Whether the film is a real representation of people’s lives is immaterial; it seems like it is real. It feels real. It smells real. It almost tastes real. The writing is close to flawless and the acting is so natural you feel that the film is almost a documentary—excepting the fact that people are usually not so natural in documentaries.
Often, “Iranian” films that are seen in the West are never actually screened in Iran. They are made by brave people bucking the system. Sometimes they are good. Sometimes not so much but people in the West are loathe to attack a film that was so difficult to make. This film, apparently, is an exception to this. I heard it was a hit in Iran (I have some questions as to what that means). But there is at least some indication people in the Islamic Republic connected to it.

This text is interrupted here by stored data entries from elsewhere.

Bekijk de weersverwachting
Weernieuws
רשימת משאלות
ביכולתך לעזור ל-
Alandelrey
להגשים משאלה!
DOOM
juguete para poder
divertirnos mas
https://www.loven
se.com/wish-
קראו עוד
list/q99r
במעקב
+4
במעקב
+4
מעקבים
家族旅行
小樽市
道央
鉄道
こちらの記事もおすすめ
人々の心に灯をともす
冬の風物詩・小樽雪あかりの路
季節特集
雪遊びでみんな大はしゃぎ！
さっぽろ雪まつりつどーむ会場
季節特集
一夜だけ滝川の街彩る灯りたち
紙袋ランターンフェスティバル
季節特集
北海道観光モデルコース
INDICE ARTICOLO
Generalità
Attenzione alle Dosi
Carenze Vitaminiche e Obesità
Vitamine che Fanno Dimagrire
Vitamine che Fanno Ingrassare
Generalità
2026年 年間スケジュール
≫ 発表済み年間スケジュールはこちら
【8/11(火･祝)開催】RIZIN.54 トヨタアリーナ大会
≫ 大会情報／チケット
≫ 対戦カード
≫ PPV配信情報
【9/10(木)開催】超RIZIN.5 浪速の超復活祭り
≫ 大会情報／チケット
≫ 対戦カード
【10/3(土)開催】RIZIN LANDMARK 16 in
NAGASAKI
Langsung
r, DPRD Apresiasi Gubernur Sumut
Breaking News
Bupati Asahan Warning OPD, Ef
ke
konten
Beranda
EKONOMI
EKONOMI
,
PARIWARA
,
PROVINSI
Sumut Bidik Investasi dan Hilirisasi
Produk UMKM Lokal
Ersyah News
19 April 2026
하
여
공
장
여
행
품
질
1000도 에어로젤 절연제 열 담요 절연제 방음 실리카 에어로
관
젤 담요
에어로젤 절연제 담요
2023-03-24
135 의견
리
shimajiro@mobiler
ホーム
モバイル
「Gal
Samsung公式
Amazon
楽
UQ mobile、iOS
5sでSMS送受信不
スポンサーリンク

That is what a “hit” is indicative of a film that somehow connects with people on some level. This fact sometimes makes me unable to fall asleep at night, I wake up shrieking “No…NO…Rob Schneider,” then I realize he hasn’t had a hit for years and I fall asleep for a bit until some specter resembling Michael Bay pulls off the covers and rolls me onto the floor.
What is most fascinating about A Separation is how those DASTARDLY Iranians are not ranting mullahs or slick politicians but people very much like Americans. They do stupid things. They lose their tempers. They have to deal with bureaucracy. They love their kids. They worry about if they are doing the right thing. Sometimes they lie.
But I didn’t start writing this with an aim of castigating fanatics—here or there. This film shows how similar we are, not how different. We face the exact same things—a rocky marriage, dealing with our kids, parents who get old and sick and trying to fit our religious beliefs into the reality of our everyday lives. The film has a great deal in it about differing levels of belief and the conflict between the educated and uneducated, between the middle class and the poor. Change the religion to Christian and the language to English and most of the film could take place in Omaha.
The biggest difference between “us and them,” in the context of the film is that Iranians at least think about emigrating. Americans, traditionally, do not. That is a small thing. There may be better foreign films out there this year. But it is to be hoped that this one wins the Oscar in that category. The world needs to take a deep breath and see that Iranians are people—regardless of how we view their government.